Assignment

The goal of this project is just to display that you’ve gotten used to working with the data and that you are on track to create your prediction algorithm. Please submit a report on R Pubs (http://rpubs.com/) that explains your exploratory analysis and your goals for the eventual app and algorithm. This document should be concise and explain only the major features of the data you have identified and briefly summarize your plans for creating the prediction algorithm and Shiny app in a way that would be understandable to a non-data scientist manager. You should make use of tables and plots to illustrate important summaries of the data set. The motivation for this project is to:
1. Demonstrate that you’ve downloaded the data and have successfully loaded it in.
2. Create a basic report of summary statistics about the data sets.
3. Report any interesting findings that you amassed so far.
4. Get feedback on your plans for creating a prediction algorithm and Shiny app.

This report is builded in a following chapters:
- loading the data (including basic report)
- Cleaning the data (incl. frequency analysis)
- N grams (2 and 3)
- Further steps

Loading the data

Introduction

The data is downloaded and unzipped in a local directory. There are 4 subdirectories with each a different language (English, German, Finnish and Russian). In each directory there are 3 documents (blogs, news and twitter). In the first part the englisch directory is selected and loaded into memory. Before loading the meta data on the files will be looked into.

getting meta data on the files

In this chunk the meta data (filename, size, number of lines and the maximum lenght of the file) is detemined and printed.

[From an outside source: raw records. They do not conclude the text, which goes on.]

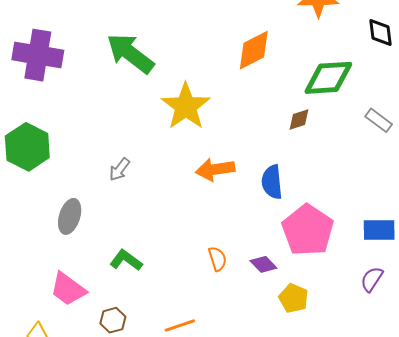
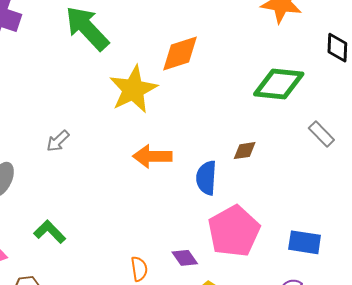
orange diamond: (254, 50) -> (180, 54), moved
brown diamond: (299, 119) -> (245, 151), moved
orange semicircle: (217, 259) -> (139, 269), moved

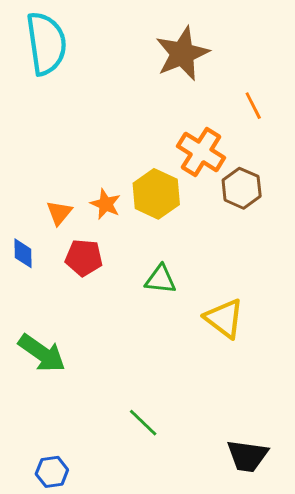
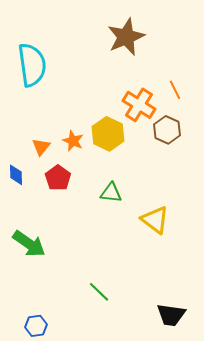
cyan semicircle: (46, 43) -> (32, 65), moved
orange line: (253, 106) -> (175, 90), moved
red pentagon: (84, 258) -> (58, 178), turned 30

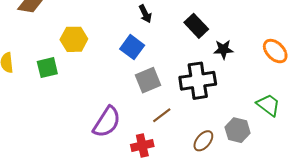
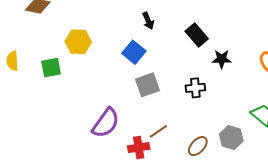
black cross: (198, 81) -> (195, 88), size x0.6
brown line: (162, 115) -> (158, 131), moved

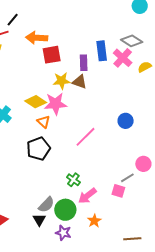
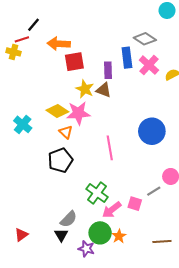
gray diamond: (132, 41) -> (145, 39), moved
yellow star: (62, 81) -> (85, 89), turned 30
blue circle: (126, 121) -> (152, 131), size x1.6
pink line: (85, 137) -> (110, 148), turned -55
green cross: (73, 180) -> (97, 193), size x1.5
pink square: (118, 191) -> (135, 204), moved
green circle: (65, 210) -> (100, 233), moved
brown line: (132, 239) -> (162, 242), moved

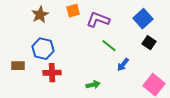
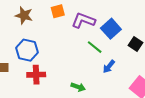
brown star: (40, 15) -> (24, 15), turned -30
blue square: (143, 19) -> (111, 29), moved
green arrow: (93, 85) -> (78, 87), turned 32

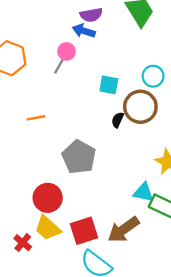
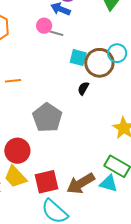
gray line: (59, 66) -> (56, 33), moved, turned 72
brown circle: (140, 107) -> (99, 63), moved
cyan triangle: (143, 192) -> (109, 184), moved

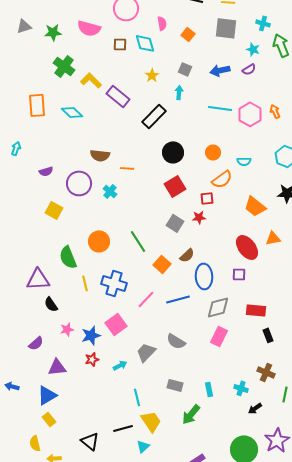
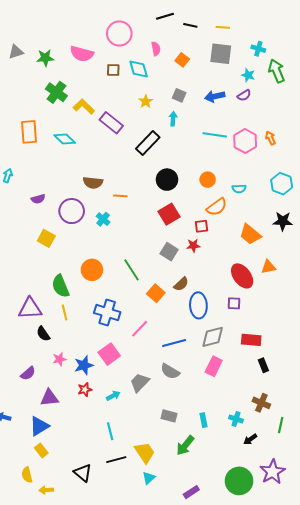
yellow line: (85, 283) -> (65, 312), moved
blue line: (178, 299) -> (174, 343), moved
cyan line: (137, 397) -> (110, 431), moved
cyan triangle: (143, 446) -> (149, 478), moved

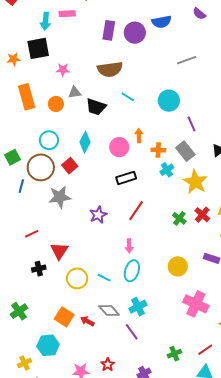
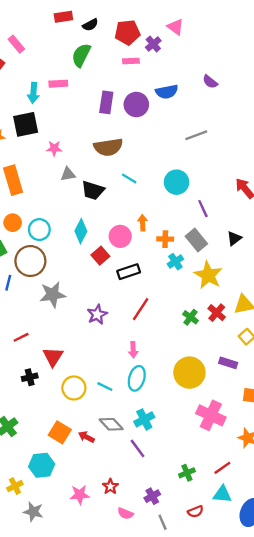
orange circle: (56, 104) -> (13, 223), moved
red square: (70, 166) -> (100, 256), moved
yellow circle: (178, 266) -> (189, 373), size x1.4

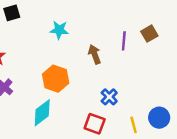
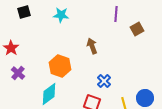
cyan star: (59, 30) -> (61, 15), moved
purple line: (124, 41) -> (116, 14), moved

fileInformation <- function(searchfile) {
  size <- file.info(searchfile)$size/1048576

  conn <- file(searchfile, "r")
  fulltext <- readLines(conn)
  numberlines <- length(fulltext)
  
  maxlinelength <- 0
  for (i in 1:numberlines) {
    linelength <- nchar(fulltext[i])
    if (linelength > maxlinelength) { maxlinelength <- linelength }
  }
  close(conn)
  
  list(searchfile=searchfile, size=size, numberlines=numberlines, maxlinelength=maxlinelength)
}


afdrukken <- function(lijst){
        cat("File                   : ", lijst[[1]], "\n")
        cat("Size of the file       : ", sprintf("%.1f", lijst[[2]]), "MB \n")
        cat("Number of lines in file: ", lijst[[3]], "lines \n")
        cat("Maximum length of line : ", lijst[[4]], "characters \n")
        cat("\n")
} 

URLfile <- "C:/Users/menno_000/Documents/R/Course data analytics/Capstone/final/en_US/"

blog_info <- fileInformation(paste0(URLfile,"en_US.blogs.txt"))
news_info <- fileInformation(paste0(URLfile,"en_US.news.txt"))
twitter_info <- fileInformation(paste0(URLfile,"en_US.twitter.txt"))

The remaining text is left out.